In [3]:
import pandas as pd 
import urllib
import time 
import numpy as np 
import bioservice_fetcher as biof 


url = "https://ftp.ncbi.nlm.nih.gov/pathogen/Antimicrobial_resistance/AMRFinderPlus/database/latest/ReferenceGeneCatalog.txt"
df = pd.read_csv(urllib.request.urlopen(url), delimiter="\t")
df.keys()

Index(['allele', 'gene_family', 'whitelisted_taxa', 'product_name', 'scope',
       'type', 'subtype', 'class', 'subclass', 'refseq_protein_accession',
       'refseq_nucleotide_accession', 'curated_refseq_start',
       'genbank_protein_accession', 'genbank_nucleotide_accession',
       'genbank_strand', 'genbank_start', 'genbank_stop', 'refseq_strand',
       'refseq_start', 'refseq_stop', 'pubmed_reference', 'blacklisted_taxa',
       'synonyms', 'hierarchy_node', 'db_version'],
      dtype='object')

## Fetch data from NCBI database 

The read dataframe contains keys to access the protein, nucleotide either via Reference Sequence (RefSeq) database or genbank. Lets load the first two columns of the dataframe and read some values. First try is to get the data from the RefSeq-database.  

In [161]:
import time
from bioservices import EUtils
import pandas as pd


_s = EUtils(email="finn.heydemann@th-koeln.de")


def _fetch_refseq_nucleotid(refseq_nucleotid_id: str) -> tuple[str, str, str]:
    """
    Based on a ncbi refseq nucleotid ID the encoded protein, gene and bacterial strain is returned 
    """
    data = _s.EFetch("nucleotide", refseq_nucleotid_id, retmode="dict", rettype="summary")["GBSet"]["GBSeq"]
    time.sleep(1)  # wait to ensure to not be blocked
    gene, protein = data["GBSeq_definition"].split("gene for")
    protein = protein.replace(", complete CDS", "")
    strain = data["GBSeq_organism"]
    return protein.strip(), gene.strip(), strain.strip()
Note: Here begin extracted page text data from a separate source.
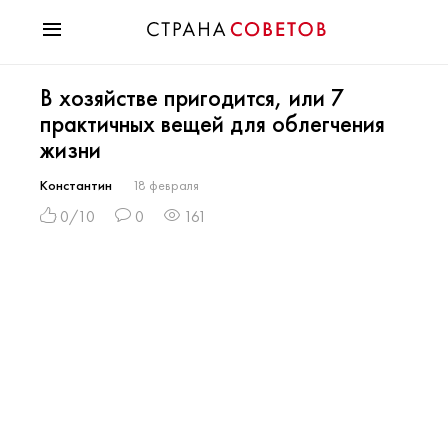
Красота
В хозяйстве пригодится, или 7
Мода
практичных вещей для облегчения
Звезды
жизни
Гороскопы
Здоровье
Константин
18 февраля
Психология
0/10
0
161
Хобби
Разное
Праздники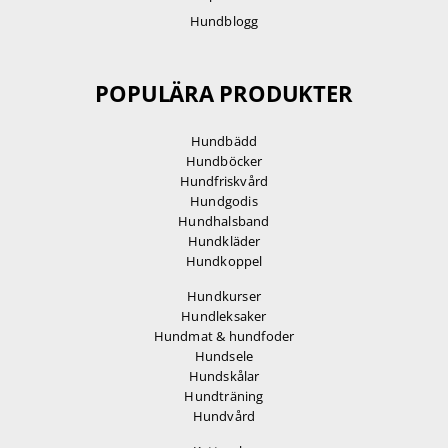
Hundblogg
POPULÄRA PRODUKTER
Hundbädd
Hundböcker
Hundfriskvård
Hundgodis
Hundhalsband
Hundkläder
Hundkoppel
Hundkurser
Hundleksaker
Hundmat & hundfoder
Hundsele
Hundskålar
Hundträning
Hundvård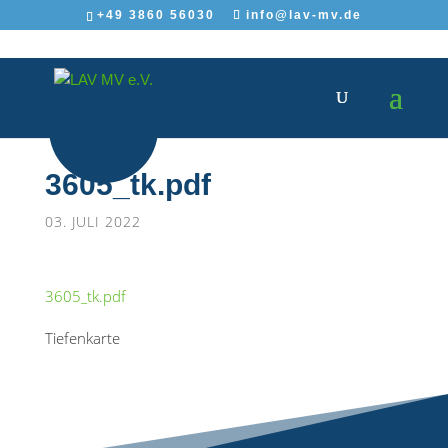
+49 3860 56030
info@lav-mv.de
3605_tk.pdf
03. JULI 2022
3605_tk.pdf
Tiefenkarte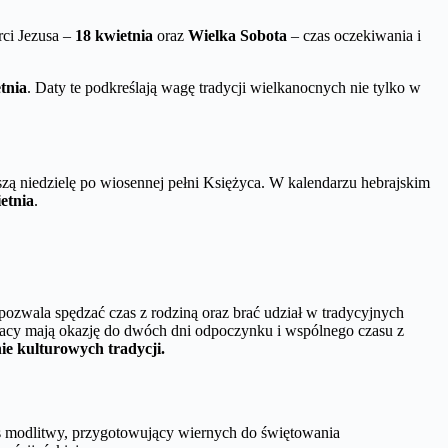
ci Jezusa –
18 kwietnia
oraz
Wielka Sobota
– czas oczekiwania i
tnia
. Daty te podkreślają wagę tradycji wielkanocnych nie tylko w
szą niedzielę po wiosennej pełni Księżyca. W kalendarzu hebrajskim
etnia
.
ozwala spędzać czas z rodziną oraz brać udział w tradycyjnych
acy mają okazję do dwóch dni odpoczynku i wspólnego czasu z
ie kulturowych tradycji.
kres modlitwy, przygotowujący wiernych do świętowania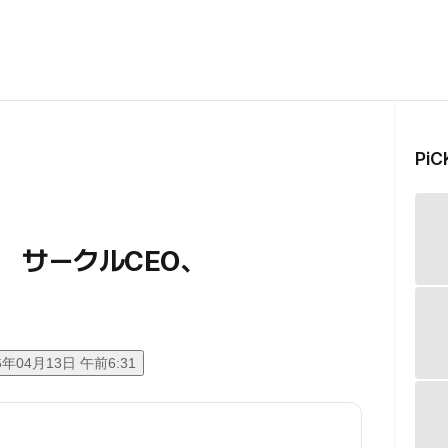
Pi
 サークルCEO、
6年04月13日 午前6:31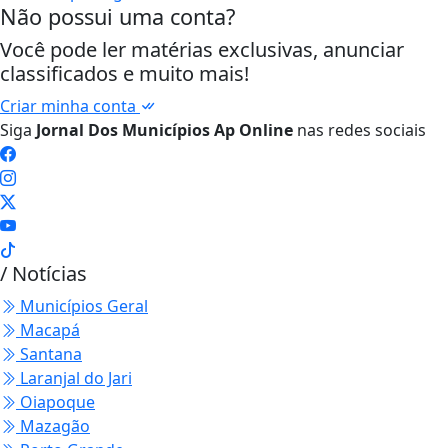
Não possui uma conta?
Você pode ler matérias exclusivas, anunciar
classificados e muito mais!
Criar minha conta
Siga
Jornal Dos Municípios Ap Online
nas redes sociais
/ Notícias
Municípios Geral
Macapá
Santana
Laranjal do Jari
Oiapoque
Mazagão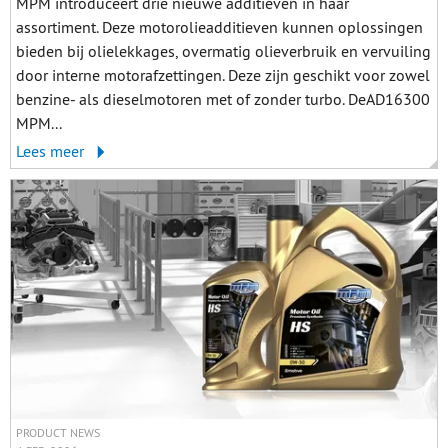
MPM introduceert drie nieuwe additieven in haar
assortiment. Deze motorolieadditieven kunnen oplossingen
bieden bij olielekkages, overmatig olieverbruik en vervuiling
door interne motorafzettingen. Deze zijn geschikt voor zowel
benzine- als dieselmotoren met of zonder turbo. DeAD16300
MPM...
Lees meer
PRODUCT NEWS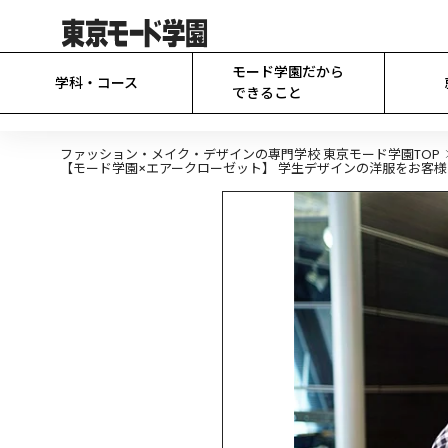
モード学園だから

学科・コース
できること
ファッション・メイク・デザインの専門学校 東京モード学園TOP
【モード学園×エアークローゼット】 学生デザインの洋服をお客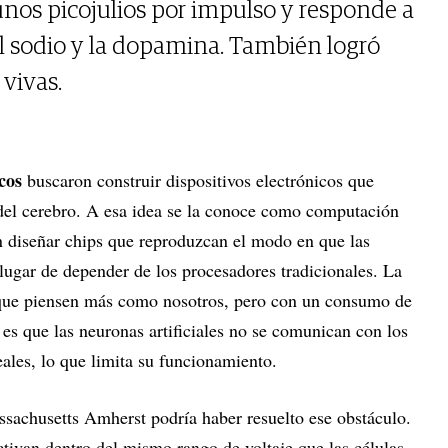
unos picojulios por impulso y responde a
l sodio y la dopamina. También logró
 vivas.
icos
buscaron construir dispositivos electrónicos que
del cerebro. A esa idea se la conoce como computación
n diseñar chips que reproduzcan el modo en que las
lugar de depender de los procesadores tradicionales. La
que piensen más como nosotros, pero con un consumo de
s que las neuronas artificiales no se comunican con los
eales, lo que limita su funcionamiento.
sachusetts Amherst podría haber resuelto ese obstáculo.
activan dentro del mismo rango de voltaje que las células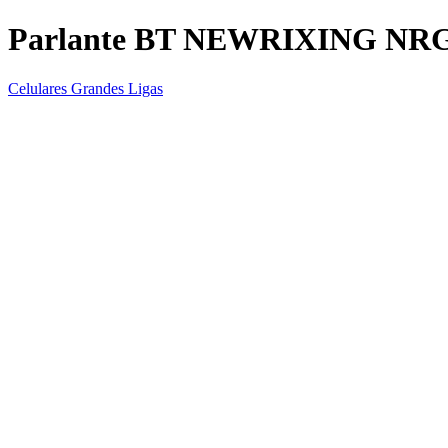
Parlante BT NEWRIXING NRG
Celulares Grandes Ligas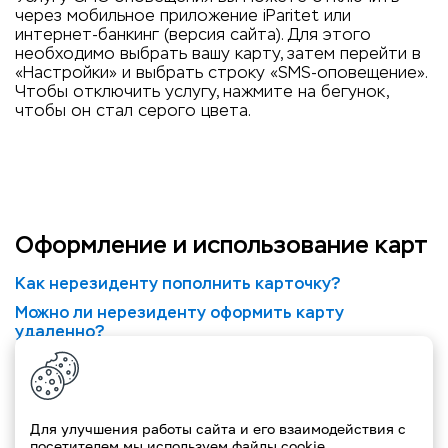
через мобильное приложение iParitet или
интернет-банкинг (версия сайта). Для этого
необходимо выбрать вашу карту, затем перейти в
«Настройки» и выбрать строку «SMS-оповещение».
Чтобы отключить услугу, нажмите на бегунок,
чтобы он стал серого цвета.
Оформление и использование карт
Как нерезиденту пополнить карточку?
Можно ли нерезиденту оформить карту
удаленно?
Можно ли снять валюту с карты другого банка?
Как можно отслеживать операции по карточке?
Что такое неурегулированный остаток
Для улучшения работы сайта и его взаимодействия с
задолженности (технический овердрафт)?
посетителем мы используем файлы cookie.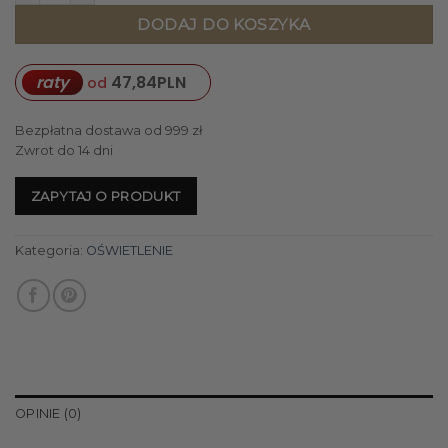
DODAJ DO KOSZYKA
raty
47,84
PLN
od
Bezpłatna dostawa od 999 zł
Zwrot do 14 dni
ZAPYTAJ O PRODUKT
Kategoria:
OŚWIETLENIE
OPINIE (0)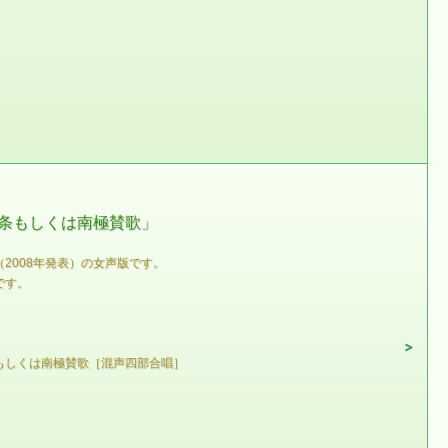
条もしくは南極賛歌」
2008年発表）の女声版です。
です。
もしくは南極賛歌［混声四部合唱］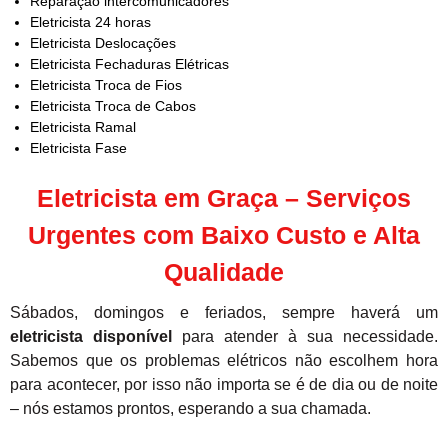
Reparação intercomunicadores
Eletricista 24 horas
Eletricista Deslocações
Eletricista Fechaduras Elétricas
Eletricista Troca de Fios
Eletricista Troca de Cabos
Eletricista Ramal
Eletricista Fase
Eletricista em Graça – Serviços
Urgentes com Baixo Custo e Alta
Qualidade
Sábados, domingos e feriados, sempre haverá um
eletricista disponível
para atender à sua necessidade.
Sabemos que os problemas elétricos não escolhem hora
para acontecer, por isso não importa se é de dia ou de noite
– nós estamos prontos, esperando a sua chamada.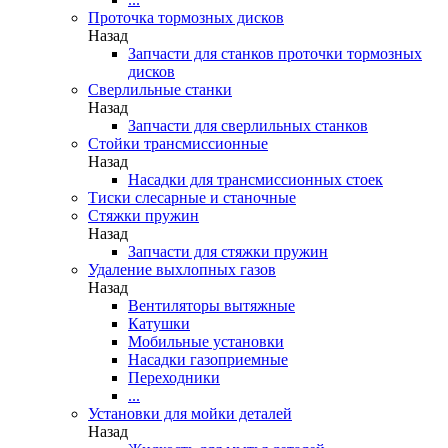
Проточка тормозных дисков
Назад
Запчасти для станков проточки тормозных
дисков
Сверлильные станки
Назад
Запчасти для сверлильных станков
Стойки трансмиссионные
Назад
Насадки для трансмиссионных стоек
Тиски слесарные и станочные
Стяжки пружин
Назад
Запчасти для стяжки пружин
Удаление выхлопных газов
Назад
Вентиляторы вытяжные
Катушки
Мобильные установки
Насадки газоприемные
Переходники
...
Установки для мойки деталей
Назад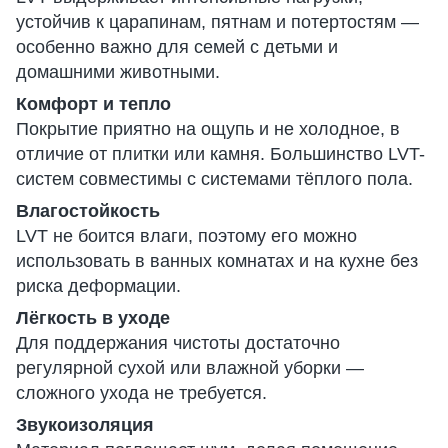
устойчив к царапинам, пятнам и потертостям —
особенно важно для семей с детьми и
домашними животными.
Комфорт и тепло
Покрытие приятно на ощупь и не холодное, в
отличие от плитки или камня. Большинство LVT-
систем совместимы с системами тёплого пола.
Влагостойкость
LVT не боится влаги, поэтому его можно
использовать в ванных комнатах и на кухне без
риска деформации.
Лёгкость в уходе
Для поддержания чистоты достаточно
регулярной сухой или влажной уборки —
сложного ухода не требуется.
Звукоизоляция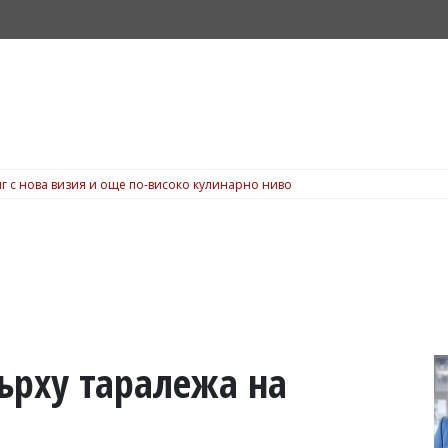
г с нова визия и още по-високо кулинарно ниво
върху таралежа на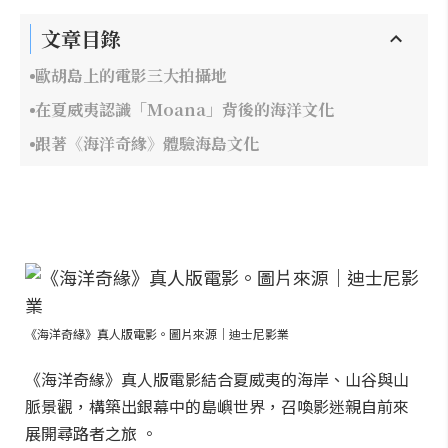
文章目錄
歐胡島上的電影三大拍攝地
在夏威夷認識「Moana」背後的海洋文化
跟著《海洋奇緣》體驗海島文化
《海洋奇緣》真人版電影。圖片來源｜迪士尼影業
《海洋奇緣》真人版電影結合夏威夷的海岸、山谷與山
脈景觀，構築出銀幕中的島嶼世界，召喚影迷親自前來
展開尋路者之旅 。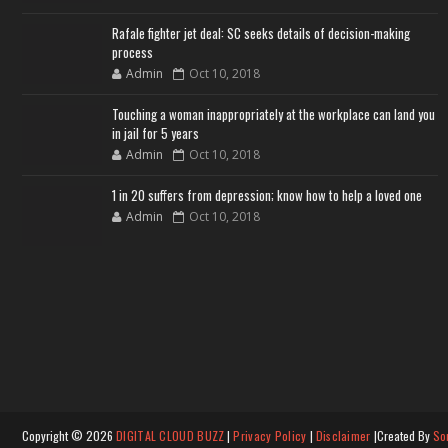
Rafale fighter jet deal: SC seeks details of decision-making
process
Admin
Oct 10, 2018
Touching a woman inappropriately at the workplace can land you
in jail for 5 years
Admin
Oct 10, 2018
1 in 20 suffers from depression; know how to help a loved one
Admin
Oct 10, 2018
Copyright ©
2026
DIGITAL CLOUD BUZZ
|
Privacy Policy
|
Disclaimer
|Created By
So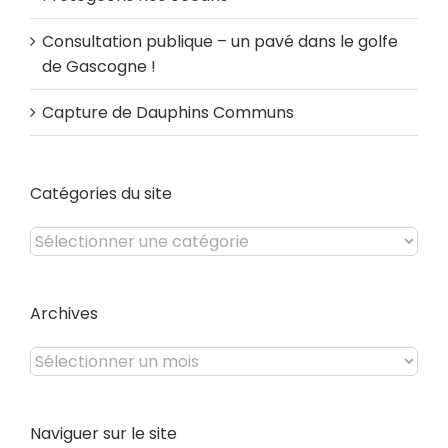
Consultation publique – un pavé dans le golfe
de Gascogne !
Capture de Dauphins Communs
Catégories du site
Catégories
du
site
Archives
Archives
Naviguer sur le site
def _fetch_refseq_protein(refseq_protein_id: str) -> tuple[str, str, str]:
    """
    Based on the ncbi refseq protein ID the parent taxon, the protein name is returend
    If needed the same parent taxon is returned based on another entry
    """
    try: 
        data = _s.EFetch("protein", refseq_protein_id, retmode="dict", rettype="summary")["GBSet"]["GBSeq"]
    except AttributeError: 
        return "", "", ""
    time.sleep(1)  # wait to ensure to not be blocked
    parent_taxon: str = data["GBSeq_organism"].strip()
    definition = data["GBSeq_definition"]
    start_index, stop_index = (n := definition.find("[")), definition.find("]", n)
    same_parent_taxon: str = definition[start_index + 1: stop_index].strip()
    protein = (definition[:start_index] + definition[stop_index + 1:])
    protein: str = protein.replace("MULTISPECIES: ", "").strip()
    return parent_taxon, protein, same_parent_taxon


def _fetch_genbank_protein(genbank_protein: str) -> tuple[str, str]:
    try:
        data = _s.EFetch("protein", genbank_protein, retmode="dict", rettype="summary")["GBSet"]["GBSeq"]
    except AttributeError: 
        return "", ""
    time.sleep(1)
    strain, organism = "", ""
    for t in data["GBSeq_feature-table"]["GBFeature"]:
        if t["GBFeature_key"] == "source":
            for x in t["GBFeature_quals"]["GBQualifier"]:
                if x["GBQualifier_name"] == "organism":
                    organism = x["GBQualifier_value"]
                if x["GBQualifier_name"] == "strain":
                    strain = x["GBQualifier_value"]
    return organism, strain


"""
################################
################################
#####    Callable Funcs    #####
################################
################################ 
"""


def get_protein_and_parent(df_row: pd.Series) -> pd.Series:
    """
    To a pandas dataframe row this function return a pd Series with the bacteria parent taxon and the protein it encodes
    """
    parent_taxon, protein, *_ = _fetch_refseq_protein(df_row.refseq_protein_accession)
    return pd.Series([parent_taxon, protein])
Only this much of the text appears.